US stocks tumble 2% in broad sell-off

US stocks tumble 2% in broad sell-off

NEW YORK - US stocks Thursday plummeted about two percent in a broad sell-off attributed to a range of factors, including weak eurozone data, the Argentine debt default and disappointing US corporate earnings.

Traders work on the floor of the New York Stock Exchange on July 25, 2014

The Dow Jones Industrial Average tumbled 317.06 points (1.88 percent) to 16,563.30, erasing all its gains since the end of 2013.

The broad-based S&P 500 sank 39.40 (2.00 percent) to 1,930.67, a seven-week low, while the tech-rich Nasdaq Composite Index fell 93.13 (2.09 percent) to 4,369.77.

The rout followed a dreary day on European bourses, where the German DAX sank nearly two percent and indices in Britain and France fell sharply after eurozone data revived concerns about deflation and Adidas issued an earnings warning linked to the crisis in Ukraine.

Other big drags on the market included the Argentine debt default and disappointing earnings from Whole Foods Market (-2.3 percent), Kraft Foods (-6.4 percent) and others.

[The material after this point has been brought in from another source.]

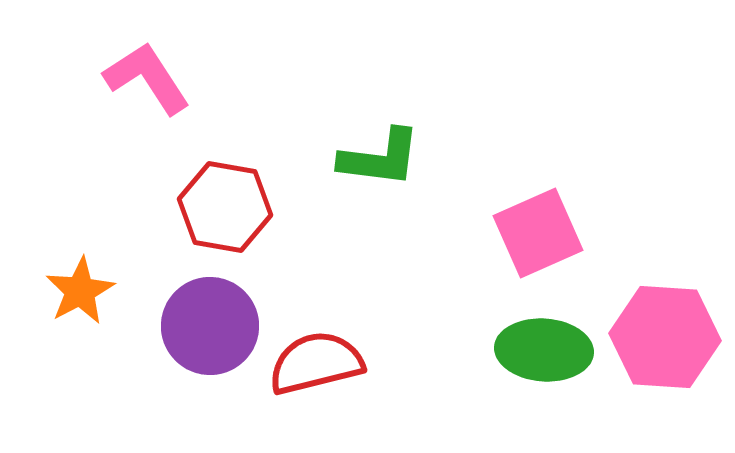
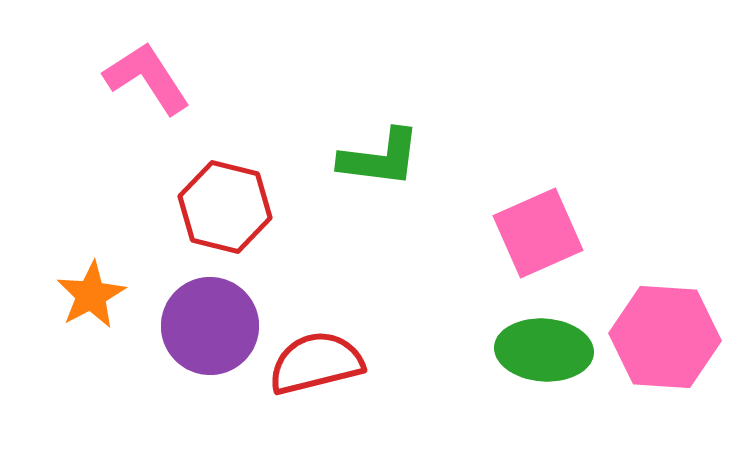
red hexagon: rotated 4 degrees clockwise
orange star: moved 11 px right, 4 px down
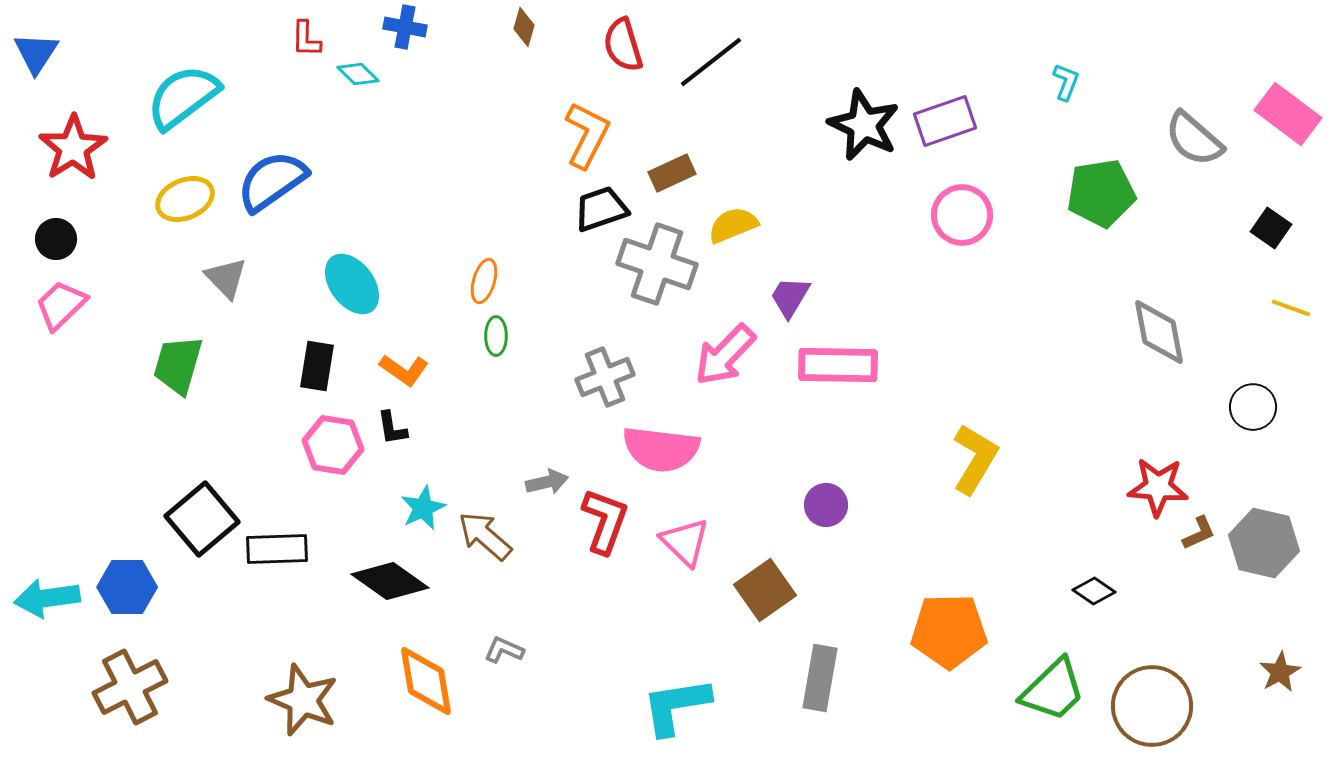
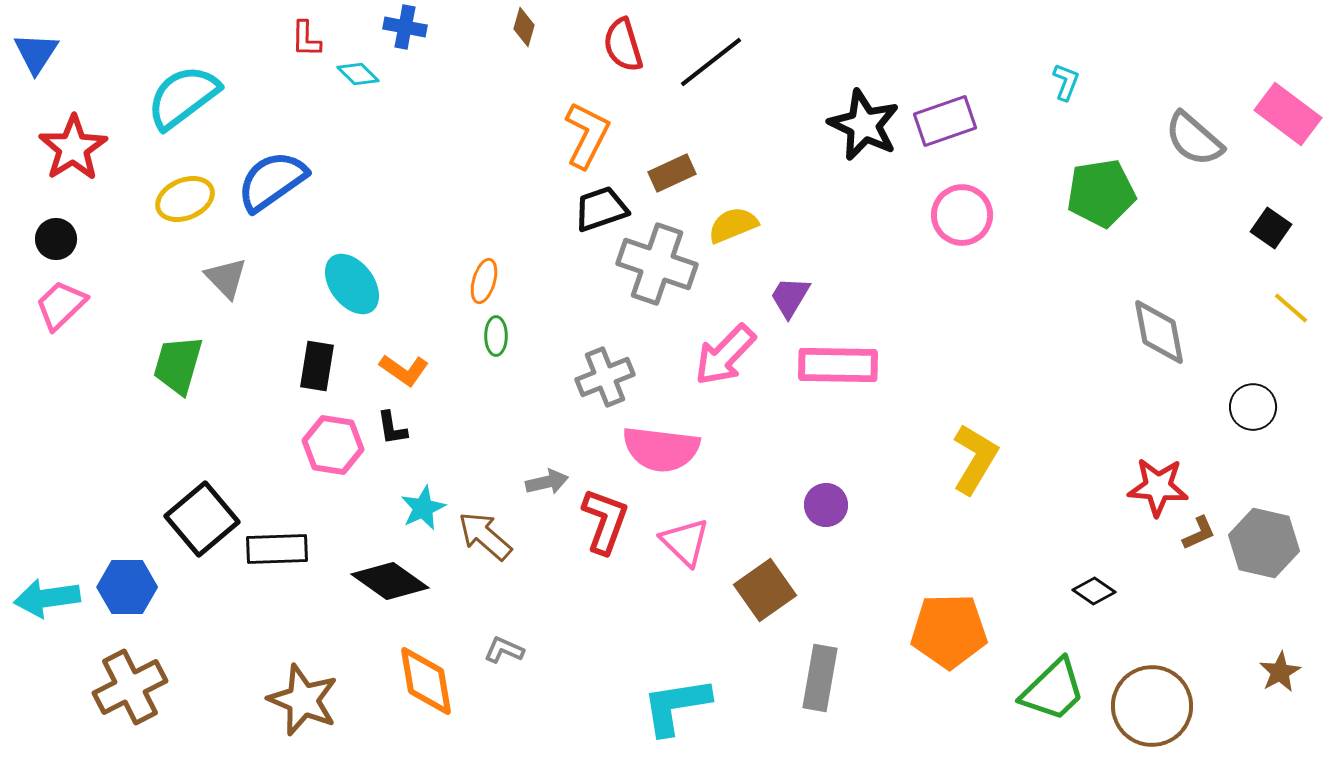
yellow line at (1291, 308): rotated 21 degrees clockwise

Some analysts also pointed to lingering concerns about high stock valuations after a string of records this summer by the Dow and S&P 500.

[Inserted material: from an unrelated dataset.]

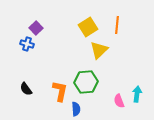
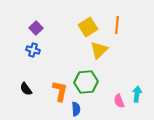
blue cross: moved 6 px right, 6 px down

Michael James of Wedbush Securities said a "terrible" report by the Institute of Supply Management on midwestern manufacturing revived concerns about the US economic recovery.

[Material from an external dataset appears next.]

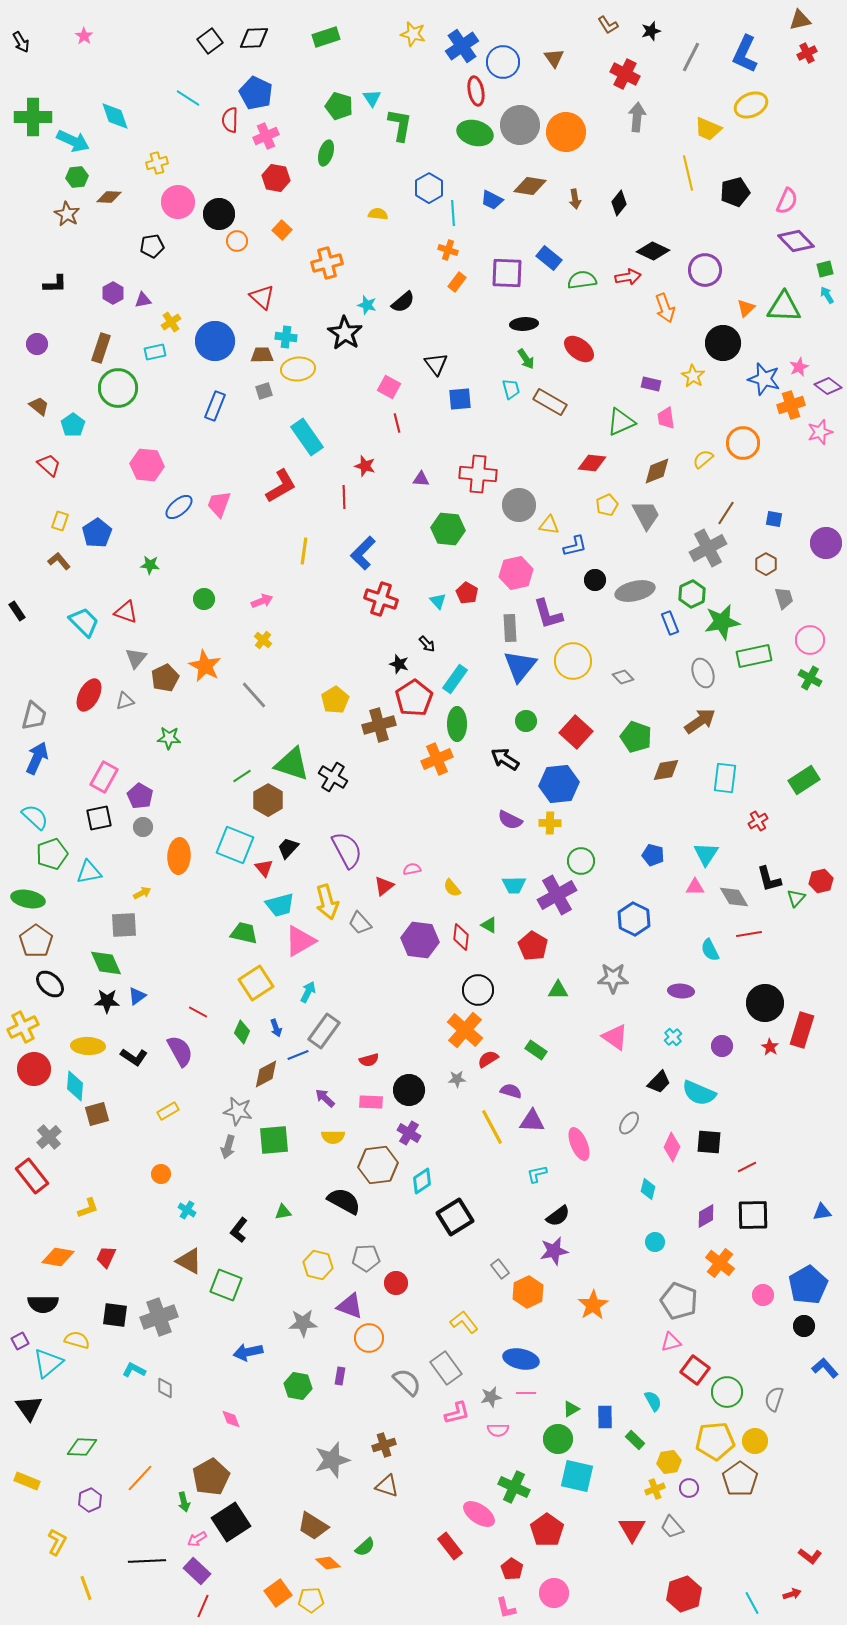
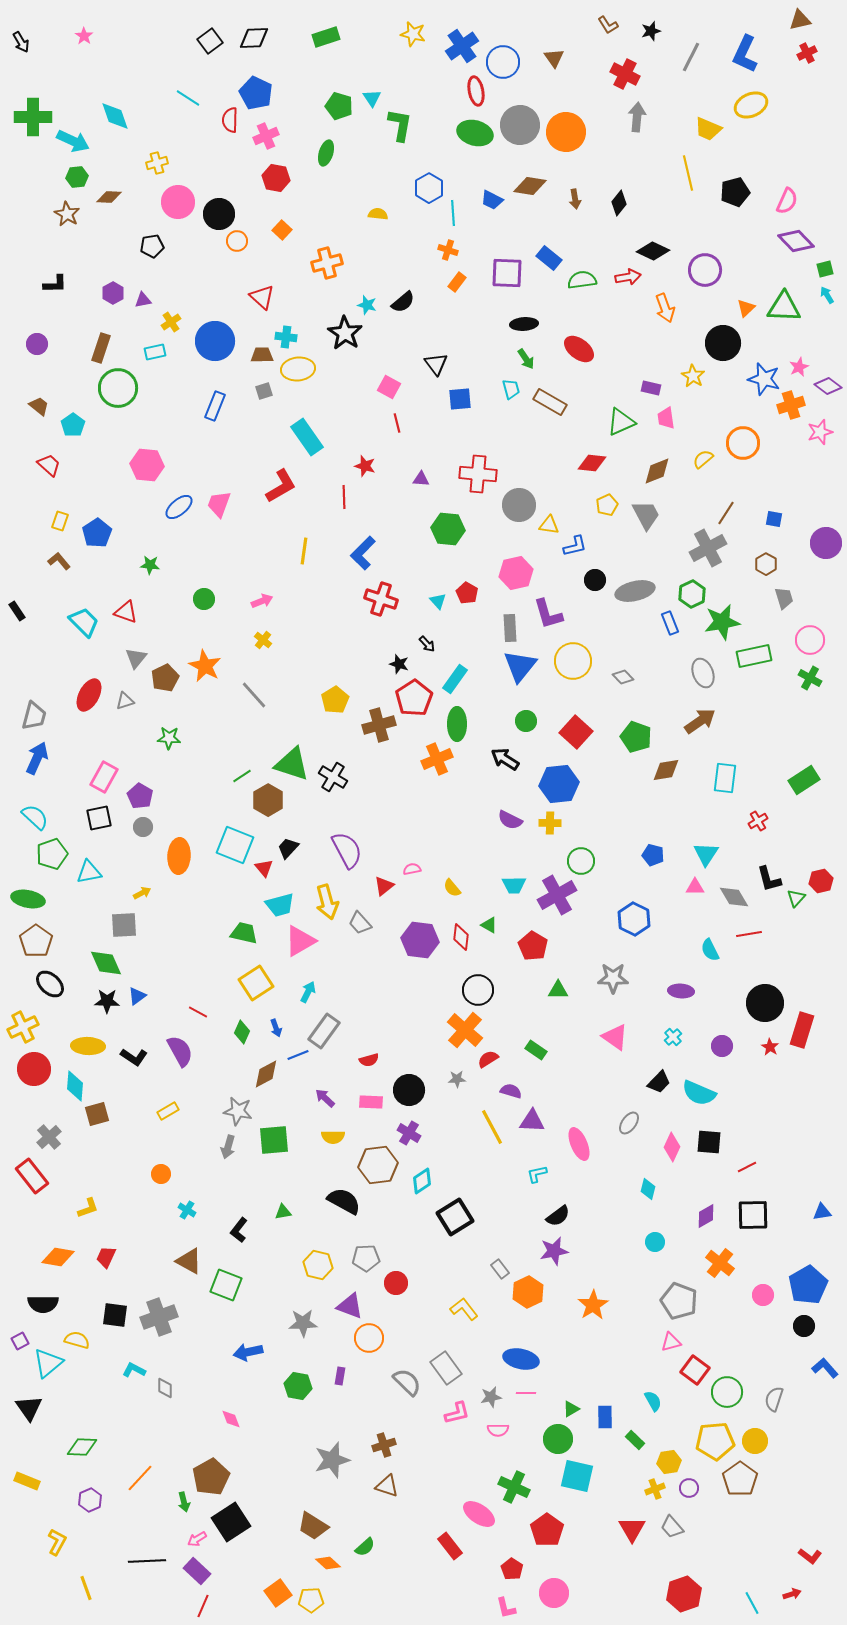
purple rectangle at (651, 384): moved 4 px down
yellow L-shape at (464, 1322): moved 13 px up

"There isn't one thing you can point to," James said. "It's an accumulation of concerns that have kind of broken the dam today."

All 30 members of the Dow blue-chip club finished lower.

The biggest loser was oil giant ExxonMobil, which sank 4.2 percent after it reported a 5.7 percent drop in oil and gas output even as it scored a 28 percent rise in second-quarter earnings.

Other big losers included Chevron (-2.5 percent), which reports earnings Friday, and Nike (-3.1 percent).

Johnson & Johnson, also in the Dow, dropped 2.2 percent on reports it is recalling a surgical tool used to eliminate fibroids in women on concerns the device can spread cancers.

Leading tech firms were not spared. Apple lost 2.6 percent and Facebook and Google both dropped 2.7 percent.

US retailing giant Target lost 2.9 percent as it tapped former top Pepsi executive Brian Cornell as its new chief executive seven months after a data-hacking scandal rocked the company.

Bond prices were mixed. The yield on the 10-year US Treasury edged up to 2.56 percent from 2.55 percent Wednesday, while the 30-year held steady at 3.31 percent. Bond prices and yields move inversely.